DFT Mechanistic Investigation into BF3-Catalyzed Alcohol Oxidation by a Hypervalent Iodine(III) Compound

Abstract

Density functional theory (DFT) at the SMD/M06-2X/def2-TZVP//SMD/M06-2X/LANL2DZ,6-31G(d) level was employed to explore mechanistic aspects of BF3-catalyzed alcohol oxidation using a hypervalent iodine(III) compound, [ArI(OAc)2], to yield aldehydes/ketones as the final products. The reaction is composed of two main processes: (i) ligand exchange and (ii) the redox reaction. Our study for 1-propanol discovered that ligand exchange is preferentially accelerated if BF3 first coordinates to the alcohol. This coordination increases the acidity of the alcohol hydroxyl proton, resulting in ligand exchange between the iodane and the alcohol proceeding via a concerted interchange associative mechanism with an activation free energy of ∼10 kcal/mol. For the redox process, the calculations rule out the feasibility of the conventional mechanism (alkoxy Cα deprotonation) and introduce a replacement for it.

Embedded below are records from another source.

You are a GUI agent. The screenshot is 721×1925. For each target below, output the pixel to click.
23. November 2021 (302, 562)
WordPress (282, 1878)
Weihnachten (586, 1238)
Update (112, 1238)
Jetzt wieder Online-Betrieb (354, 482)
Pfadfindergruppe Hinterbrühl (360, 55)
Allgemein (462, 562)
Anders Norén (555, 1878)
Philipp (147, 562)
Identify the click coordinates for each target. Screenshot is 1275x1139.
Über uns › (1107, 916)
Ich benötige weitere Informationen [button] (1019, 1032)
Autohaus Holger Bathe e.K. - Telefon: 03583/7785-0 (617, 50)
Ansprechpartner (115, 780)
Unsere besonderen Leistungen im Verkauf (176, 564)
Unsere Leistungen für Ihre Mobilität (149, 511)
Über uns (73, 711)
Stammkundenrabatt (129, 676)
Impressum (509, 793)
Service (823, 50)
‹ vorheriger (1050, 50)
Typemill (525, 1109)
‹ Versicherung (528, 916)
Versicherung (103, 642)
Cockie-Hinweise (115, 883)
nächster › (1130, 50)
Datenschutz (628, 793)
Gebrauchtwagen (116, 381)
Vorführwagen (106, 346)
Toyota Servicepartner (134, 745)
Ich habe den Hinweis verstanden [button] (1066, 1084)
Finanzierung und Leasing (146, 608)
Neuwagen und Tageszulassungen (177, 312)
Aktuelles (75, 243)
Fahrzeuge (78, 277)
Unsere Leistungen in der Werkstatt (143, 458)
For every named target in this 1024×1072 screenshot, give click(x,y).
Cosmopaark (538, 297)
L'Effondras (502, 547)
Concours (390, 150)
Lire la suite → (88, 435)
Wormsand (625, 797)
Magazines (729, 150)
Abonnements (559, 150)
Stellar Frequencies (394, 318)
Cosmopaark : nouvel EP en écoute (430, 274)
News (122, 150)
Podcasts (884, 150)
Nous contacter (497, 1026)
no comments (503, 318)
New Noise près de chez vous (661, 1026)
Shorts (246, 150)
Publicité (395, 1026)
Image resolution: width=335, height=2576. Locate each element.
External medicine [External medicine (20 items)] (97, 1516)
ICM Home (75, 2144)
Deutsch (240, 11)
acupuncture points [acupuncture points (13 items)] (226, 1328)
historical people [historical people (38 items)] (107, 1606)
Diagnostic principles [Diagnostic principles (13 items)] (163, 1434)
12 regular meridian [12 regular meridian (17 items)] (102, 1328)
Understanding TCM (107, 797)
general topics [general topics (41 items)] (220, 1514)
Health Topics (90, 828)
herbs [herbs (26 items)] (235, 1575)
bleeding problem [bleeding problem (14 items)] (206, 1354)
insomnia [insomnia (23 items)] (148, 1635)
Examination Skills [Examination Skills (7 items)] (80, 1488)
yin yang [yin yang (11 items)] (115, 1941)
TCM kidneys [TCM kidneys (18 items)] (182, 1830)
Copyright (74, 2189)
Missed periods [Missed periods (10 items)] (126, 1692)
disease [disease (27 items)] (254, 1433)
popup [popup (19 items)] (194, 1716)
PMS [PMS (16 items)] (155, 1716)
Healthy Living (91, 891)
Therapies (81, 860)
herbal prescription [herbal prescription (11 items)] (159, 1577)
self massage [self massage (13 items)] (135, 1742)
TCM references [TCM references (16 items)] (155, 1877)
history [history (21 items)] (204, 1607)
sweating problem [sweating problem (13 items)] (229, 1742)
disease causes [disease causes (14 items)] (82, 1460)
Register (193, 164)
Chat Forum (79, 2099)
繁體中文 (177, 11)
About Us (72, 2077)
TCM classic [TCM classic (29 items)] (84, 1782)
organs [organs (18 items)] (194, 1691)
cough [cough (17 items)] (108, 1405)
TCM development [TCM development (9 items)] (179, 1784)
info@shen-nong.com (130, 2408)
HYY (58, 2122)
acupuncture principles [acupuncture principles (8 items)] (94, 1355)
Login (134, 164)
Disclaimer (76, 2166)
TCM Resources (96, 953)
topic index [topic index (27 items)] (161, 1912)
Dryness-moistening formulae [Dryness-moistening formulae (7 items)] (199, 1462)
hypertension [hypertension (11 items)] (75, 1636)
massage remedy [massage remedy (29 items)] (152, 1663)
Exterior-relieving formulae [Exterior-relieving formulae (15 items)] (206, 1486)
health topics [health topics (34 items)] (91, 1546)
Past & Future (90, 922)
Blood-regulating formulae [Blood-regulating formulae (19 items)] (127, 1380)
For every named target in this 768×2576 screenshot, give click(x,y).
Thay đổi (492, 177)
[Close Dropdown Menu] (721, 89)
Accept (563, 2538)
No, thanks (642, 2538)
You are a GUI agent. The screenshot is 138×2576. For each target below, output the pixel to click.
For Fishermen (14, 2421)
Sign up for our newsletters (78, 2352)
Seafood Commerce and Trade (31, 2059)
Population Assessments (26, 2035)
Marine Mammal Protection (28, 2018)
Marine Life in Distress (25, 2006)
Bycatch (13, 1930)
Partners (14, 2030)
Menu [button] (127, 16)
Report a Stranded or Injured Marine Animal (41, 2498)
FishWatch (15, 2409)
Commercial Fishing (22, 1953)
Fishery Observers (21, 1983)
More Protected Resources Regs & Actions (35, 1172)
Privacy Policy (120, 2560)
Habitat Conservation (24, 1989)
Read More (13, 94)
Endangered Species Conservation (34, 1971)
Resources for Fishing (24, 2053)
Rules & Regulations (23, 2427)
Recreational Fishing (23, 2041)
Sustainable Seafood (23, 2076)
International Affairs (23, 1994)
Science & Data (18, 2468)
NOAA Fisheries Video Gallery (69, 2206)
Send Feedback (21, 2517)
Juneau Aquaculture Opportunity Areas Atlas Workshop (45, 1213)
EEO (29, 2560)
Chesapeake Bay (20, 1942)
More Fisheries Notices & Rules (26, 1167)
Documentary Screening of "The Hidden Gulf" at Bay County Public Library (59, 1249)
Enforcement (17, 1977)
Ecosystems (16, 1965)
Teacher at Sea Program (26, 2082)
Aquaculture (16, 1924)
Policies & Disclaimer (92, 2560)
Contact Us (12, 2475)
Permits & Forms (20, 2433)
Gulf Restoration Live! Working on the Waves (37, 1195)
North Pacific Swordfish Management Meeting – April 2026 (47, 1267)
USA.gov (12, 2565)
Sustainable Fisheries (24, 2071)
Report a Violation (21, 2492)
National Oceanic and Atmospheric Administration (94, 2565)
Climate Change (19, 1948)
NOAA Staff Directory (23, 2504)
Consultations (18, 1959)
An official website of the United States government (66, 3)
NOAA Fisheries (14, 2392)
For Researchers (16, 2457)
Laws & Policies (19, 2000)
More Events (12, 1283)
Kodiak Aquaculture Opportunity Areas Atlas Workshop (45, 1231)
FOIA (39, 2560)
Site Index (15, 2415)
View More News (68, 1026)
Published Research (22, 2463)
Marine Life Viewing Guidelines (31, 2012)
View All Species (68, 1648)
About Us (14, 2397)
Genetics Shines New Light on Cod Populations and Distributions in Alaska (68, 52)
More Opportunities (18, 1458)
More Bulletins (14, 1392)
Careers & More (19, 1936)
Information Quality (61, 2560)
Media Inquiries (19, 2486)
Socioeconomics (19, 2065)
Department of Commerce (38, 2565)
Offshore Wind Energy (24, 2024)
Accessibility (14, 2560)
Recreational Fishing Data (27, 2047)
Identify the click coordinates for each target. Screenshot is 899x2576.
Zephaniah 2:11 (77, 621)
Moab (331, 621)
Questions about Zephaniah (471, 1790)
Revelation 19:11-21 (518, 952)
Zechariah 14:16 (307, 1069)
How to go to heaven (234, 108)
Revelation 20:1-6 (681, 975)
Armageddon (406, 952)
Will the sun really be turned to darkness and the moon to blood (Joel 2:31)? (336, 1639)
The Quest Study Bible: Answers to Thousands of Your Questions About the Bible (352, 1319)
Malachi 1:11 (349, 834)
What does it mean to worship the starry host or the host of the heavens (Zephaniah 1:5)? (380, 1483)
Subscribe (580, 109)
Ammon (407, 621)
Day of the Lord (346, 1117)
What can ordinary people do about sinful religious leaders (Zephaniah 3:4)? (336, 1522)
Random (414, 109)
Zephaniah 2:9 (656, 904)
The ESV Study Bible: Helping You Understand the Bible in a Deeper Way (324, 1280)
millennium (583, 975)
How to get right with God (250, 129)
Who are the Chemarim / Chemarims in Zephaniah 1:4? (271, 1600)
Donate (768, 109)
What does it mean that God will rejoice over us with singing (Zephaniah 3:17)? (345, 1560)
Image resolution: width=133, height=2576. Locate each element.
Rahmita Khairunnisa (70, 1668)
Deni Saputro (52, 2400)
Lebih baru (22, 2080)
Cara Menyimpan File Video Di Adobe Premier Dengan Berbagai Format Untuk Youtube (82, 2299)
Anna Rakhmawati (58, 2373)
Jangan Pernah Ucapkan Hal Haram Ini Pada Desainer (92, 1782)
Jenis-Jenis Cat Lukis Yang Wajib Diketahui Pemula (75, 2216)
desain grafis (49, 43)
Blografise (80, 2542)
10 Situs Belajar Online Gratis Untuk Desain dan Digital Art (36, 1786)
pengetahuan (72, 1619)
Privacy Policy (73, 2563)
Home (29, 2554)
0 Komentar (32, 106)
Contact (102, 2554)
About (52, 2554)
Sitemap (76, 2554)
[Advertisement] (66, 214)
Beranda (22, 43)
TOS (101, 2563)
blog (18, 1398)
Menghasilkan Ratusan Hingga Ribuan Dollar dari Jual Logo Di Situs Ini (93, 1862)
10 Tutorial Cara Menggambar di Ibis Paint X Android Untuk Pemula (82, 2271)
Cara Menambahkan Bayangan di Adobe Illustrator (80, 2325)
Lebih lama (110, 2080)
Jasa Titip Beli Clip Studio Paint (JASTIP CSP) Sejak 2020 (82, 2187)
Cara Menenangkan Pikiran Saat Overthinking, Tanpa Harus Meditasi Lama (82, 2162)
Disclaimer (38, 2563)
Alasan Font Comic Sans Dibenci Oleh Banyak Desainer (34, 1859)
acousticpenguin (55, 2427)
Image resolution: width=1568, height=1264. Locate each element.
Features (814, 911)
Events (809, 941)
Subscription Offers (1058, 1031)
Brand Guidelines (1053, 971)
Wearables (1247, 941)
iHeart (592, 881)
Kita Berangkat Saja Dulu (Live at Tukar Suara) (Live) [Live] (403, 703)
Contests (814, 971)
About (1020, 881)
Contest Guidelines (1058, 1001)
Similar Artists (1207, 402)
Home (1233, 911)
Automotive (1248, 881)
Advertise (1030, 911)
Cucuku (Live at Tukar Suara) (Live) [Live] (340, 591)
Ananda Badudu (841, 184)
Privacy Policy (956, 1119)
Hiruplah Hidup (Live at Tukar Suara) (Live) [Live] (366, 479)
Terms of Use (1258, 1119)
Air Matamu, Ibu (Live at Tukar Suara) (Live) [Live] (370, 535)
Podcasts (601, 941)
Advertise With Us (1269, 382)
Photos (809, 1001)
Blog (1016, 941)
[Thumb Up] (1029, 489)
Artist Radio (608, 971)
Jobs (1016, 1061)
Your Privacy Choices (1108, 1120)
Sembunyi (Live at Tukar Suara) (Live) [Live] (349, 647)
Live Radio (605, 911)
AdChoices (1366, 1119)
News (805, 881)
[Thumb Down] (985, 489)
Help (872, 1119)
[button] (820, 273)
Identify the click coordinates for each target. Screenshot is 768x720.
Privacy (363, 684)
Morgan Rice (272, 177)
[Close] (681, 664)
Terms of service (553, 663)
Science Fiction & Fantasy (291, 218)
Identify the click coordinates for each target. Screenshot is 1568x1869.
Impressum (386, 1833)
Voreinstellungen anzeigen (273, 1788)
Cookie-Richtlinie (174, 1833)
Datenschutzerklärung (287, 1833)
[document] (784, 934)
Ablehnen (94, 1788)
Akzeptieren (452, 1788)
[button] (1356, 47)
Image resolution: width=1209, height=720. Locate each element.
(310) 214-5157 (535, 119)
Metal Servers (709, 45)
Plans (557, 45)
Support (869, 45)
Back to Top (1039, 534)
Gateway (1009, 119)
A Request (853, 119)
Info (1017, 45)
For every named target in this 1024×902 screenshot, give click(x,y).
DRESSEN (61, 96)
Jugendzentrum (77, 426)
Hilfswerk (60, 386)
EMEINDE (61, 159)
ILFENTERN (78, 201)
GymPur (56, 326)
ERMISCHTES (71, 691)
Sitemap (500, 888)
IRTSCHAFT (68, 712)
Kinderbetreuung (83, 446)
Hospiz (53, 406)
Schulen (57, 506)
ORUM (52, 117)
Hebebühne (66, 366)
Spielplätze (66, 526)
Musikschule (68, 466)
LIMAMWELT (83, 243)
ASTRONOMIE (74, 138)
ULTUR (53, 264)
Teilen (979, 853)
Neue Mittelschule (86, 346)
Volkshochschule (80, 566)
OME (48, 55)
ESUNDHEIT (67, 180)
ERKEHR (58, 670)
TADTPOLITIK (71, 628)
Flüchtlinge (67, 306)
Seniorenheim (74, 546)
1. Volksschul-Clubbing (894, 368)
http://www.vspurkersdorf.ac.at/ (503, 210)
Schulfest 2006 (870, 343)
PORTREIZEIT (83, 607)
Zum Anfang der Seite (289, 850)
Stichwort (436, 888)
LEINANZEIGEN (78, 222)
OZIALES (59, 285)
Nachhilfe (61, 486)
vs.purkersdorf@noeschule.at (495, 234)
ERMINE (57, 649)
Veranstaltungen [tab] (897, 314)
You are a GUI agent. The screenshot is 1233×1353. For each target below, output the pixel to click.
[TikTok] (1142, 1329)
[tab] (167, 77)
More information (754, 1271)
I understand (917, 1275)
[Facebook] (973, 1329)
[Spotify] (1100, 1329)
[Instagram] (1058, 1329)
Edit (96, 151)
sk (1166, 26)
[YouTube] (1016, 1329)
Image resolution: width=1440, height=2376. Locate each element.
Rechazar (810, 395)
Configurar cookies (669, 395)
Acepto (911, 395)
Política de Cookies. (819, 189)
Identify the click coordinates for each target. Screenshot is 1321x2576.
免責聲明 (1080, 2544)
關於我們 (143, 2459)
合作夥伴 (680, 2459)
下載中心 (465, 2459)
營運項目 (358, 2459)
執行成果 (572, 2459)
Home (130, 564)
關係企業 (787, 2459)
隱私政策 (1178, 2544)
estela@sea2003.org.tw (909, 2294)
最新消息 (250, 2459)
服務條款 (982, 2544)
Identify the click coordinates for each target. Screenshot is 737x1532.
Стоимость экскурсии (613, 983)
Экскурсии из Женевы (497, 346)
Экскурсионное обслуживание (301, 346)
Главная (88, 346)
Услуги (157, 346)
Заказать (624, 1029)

This alternative route commences with α-hydride elimination of the alkoxy group promoted by BF3 coordination, which yields a BF3-stabilized aldehyde/ketone product and the iodane [ArI(OAc)(H)]. The ensuing iodane is extremely reactive toward reductive elimination to give ArI + HOAc in a highly exergonic fashion (ΔG = −62.1 kcal/mol). The reductive elimination reaction is the thermodynamic driving force for the alcohol oxidation to be irreversible. Consistent with the kinetic isotope effect reported experimentally, the α-hydride elimination is calculated to be the rate-determining step with an overall activation free energy of ∼24 kcal/mol.